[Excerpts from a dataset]
-.-.-
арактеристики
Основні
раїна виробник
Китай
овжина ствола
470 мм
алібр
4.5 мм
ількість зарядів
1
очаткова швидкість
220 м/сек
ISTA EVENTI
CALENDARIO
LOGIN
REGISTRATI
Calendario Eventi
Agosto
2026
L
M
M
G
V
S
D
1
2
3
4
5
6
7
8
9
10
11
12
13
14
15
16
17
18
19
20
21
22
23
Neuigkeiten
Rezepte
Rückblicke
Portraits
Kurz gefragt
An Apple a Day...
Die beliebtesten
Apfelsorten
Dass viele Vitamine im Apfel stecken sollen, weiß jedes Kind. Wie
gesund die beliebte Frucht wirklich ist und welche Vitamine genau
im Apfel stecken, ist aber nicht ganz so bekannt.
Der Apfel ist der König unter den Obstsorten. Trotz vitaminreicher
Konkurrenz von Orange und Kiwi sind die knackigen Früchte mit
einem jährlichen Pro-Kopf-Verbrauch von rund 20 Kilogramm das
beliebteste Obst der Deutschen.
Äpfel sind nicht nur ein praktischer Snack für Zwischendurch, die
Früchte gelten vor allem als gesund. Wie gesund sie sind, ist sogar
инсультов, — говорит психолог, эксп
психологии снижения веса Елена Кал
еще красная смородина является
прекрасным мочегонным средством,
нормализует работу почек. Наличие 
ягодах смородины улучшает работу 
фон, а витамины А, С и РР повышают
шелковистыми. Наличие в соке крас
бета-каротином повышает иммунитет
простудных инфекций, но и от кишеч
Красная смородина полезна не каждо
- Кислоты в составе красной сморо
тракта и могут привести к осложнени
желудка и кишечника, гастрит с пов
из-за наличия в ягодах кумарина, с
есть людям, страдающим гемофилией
-.-.-
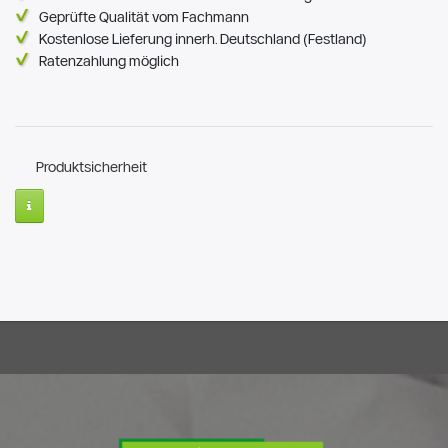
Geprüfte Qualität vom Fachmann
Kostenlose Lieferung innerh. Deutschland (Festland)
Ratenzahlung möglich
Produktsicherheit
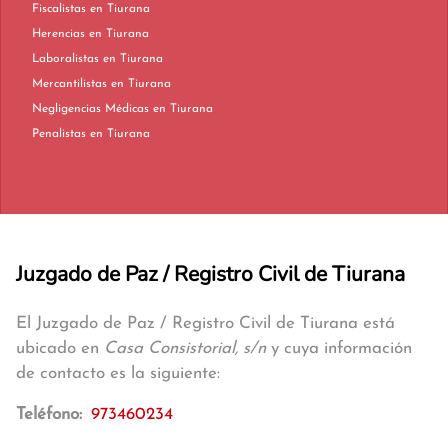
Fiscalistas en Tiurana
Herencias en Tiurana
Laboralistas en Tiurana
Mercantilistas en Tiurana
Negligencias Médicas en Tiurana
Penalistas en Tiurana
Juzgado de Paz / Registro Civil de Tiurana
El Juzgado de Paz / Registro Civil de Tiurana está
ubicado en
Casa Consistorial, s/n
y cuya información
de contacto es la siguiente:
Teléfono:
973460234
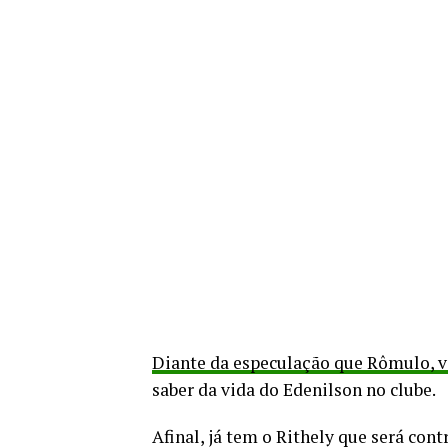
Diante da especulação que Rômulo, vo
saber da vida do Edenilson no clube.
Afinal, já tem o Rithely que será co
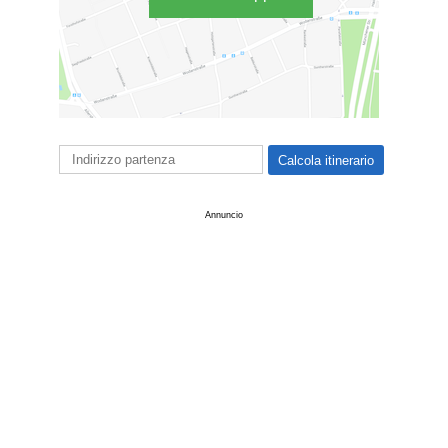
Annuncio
-.-.-
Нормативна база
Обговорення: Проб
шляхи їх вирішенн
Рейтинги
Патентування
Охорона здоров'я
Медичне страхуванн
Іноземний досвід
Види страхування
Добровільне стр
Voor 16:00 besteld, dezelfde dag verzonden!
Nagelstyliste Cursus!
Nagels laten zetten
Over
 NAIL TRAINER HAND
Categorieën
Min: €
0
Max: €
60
-.-.-
• **Task brief**: Only the lines above starting with the one with "нормализует работу почек. Наличие" and going through the one with "есть людям, страдающим гемофилией" are to be copied, word for word and with both ends kept.

• **Solution below**:
нормализует работу почек. Наличие 
ягодах смородины улучшает работу 
фон, а витамины А, С и РР повышают
шелковистыми. Наличие в соке крас
бета-каротином повышает иммунитет
простудных инфекций, но и от кишеч
Красная смородина полезна не каждо
- Кислоты в составе красной сморо
тракта и могут привести к осложнени
желудка и кишечника, гастрит с пов
из-за наличия в ягодах кумарина, с
есть людям, страдающим гемофилией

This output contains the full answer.